==== DATA TO PROCESS ====
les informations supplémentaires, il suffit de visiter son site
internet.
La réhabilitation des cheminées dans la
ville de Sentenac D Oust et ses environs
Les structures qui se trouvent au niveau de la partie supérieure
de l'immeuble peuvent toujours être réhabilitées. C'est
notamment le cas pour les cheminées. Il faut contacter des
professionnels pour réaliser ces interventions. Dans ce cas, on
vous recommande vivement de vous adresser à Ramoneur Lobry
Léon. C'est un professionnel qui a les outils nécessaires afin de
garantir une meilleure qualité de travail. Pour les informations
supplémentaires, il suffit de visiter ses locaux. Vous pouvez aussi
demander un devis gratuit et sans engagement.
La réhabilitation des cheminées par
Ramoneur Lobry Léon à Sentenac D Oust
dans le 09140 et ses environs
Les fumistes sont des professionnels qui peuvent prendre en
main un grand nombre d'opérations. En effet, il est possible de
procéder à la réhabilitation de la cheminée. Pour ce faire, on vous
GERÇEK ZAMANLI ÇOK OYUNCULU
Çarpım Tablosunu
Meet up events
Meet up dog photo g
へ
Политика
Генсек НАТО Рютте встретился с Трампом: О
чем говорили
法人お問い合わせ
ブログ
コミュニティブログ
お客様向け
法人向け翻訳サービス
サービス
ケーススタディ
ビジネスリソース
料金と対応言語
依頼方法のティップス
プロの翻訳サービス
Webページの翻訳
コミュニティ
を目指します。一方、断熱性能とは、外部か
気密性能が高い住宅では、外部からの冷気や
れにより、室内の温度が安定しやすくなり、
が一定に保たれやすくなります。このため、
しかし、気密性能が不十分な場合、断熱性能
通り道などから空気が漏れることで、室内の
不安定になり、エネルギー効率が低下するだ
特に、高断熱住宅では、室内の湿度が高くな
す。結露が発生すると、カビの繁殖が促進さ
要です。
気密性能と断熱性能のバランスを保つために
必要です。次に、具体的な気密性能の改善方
====
ACTIVITY:
Line by line, the data should be returned exactly as written.

TASK OUTPUT:
les informations supplémentaires, il suffit de visiter son site
internet.
La réhabilitation des cheminées dans la
ville de Sentenac D Oust et ses environs
Les structures qui se trouvent au niveau de la partie supérieure
de l'immeuble peuvent toujours être réhabilitées. C'est
notamment le cas pour les cheminées. Il faut contacter des
professionnels pour réaliser ces interventions. Dans ce cas, on
vous recommande vivement de vous adresser à Ramoneur Lobry
Léon. C'est un professionnel qui a les outils nécessaires afin de
garantir une meilleure qualité de travail. Pour les informations
supplémentaires, il suffit de visiter ses locaux. Vous pouvez aussi
demander un devis gratuit et sans engagement.
La réhabilitation des cheminées par
Ramoneur Lobry Léon à Sentenac D Oust
dans le 09140 et ses environs
Les fumistes sont des professionnels qui peuvent prendre en
main un grand nombre d'opérations. En effet, il est possible de
procéder à la réhabilitation de la cheminée. Pour ce faire, on vous
GERÇEK ZAMANLI ÇOK OYUNCULU
Çarpım Tablosunu
Meet up events
Meet up dog photo g
へ
Политика
Генсек НАТО Рютте встретился с Трампом: О
чем говорили
法人お問い合わせ
ブログ
コミュニティブログ
お客様向け
法人向け翻訳サービス
サービス
ケーススタディ
ビジネスリソース
料金と対応言語
依頼方法のティップス
プロの翻訳サービス
Webページの翻訳
コミュニティ
を目指します。一方、断熱性能とは、外部か
気密性能が高い住宅では、外部からの冷気や
れにより、室内の温度が安定しやすくなり、
が一定に保たれやすくなります。このため、
しかし、気密性能が不十分な場合、断熱性能
通り道などから空気が漏れることで、室内の
不安定になり、エネルギー効率が低下するだ
特に、高断熱住宅では、室内の湿度が高くな
す。結露が発生すると、カビの繁殖が促進さ
要です。
気密性能と断熱性能のバランスを保つために
必要です。次に、具体的な気密性能の改善方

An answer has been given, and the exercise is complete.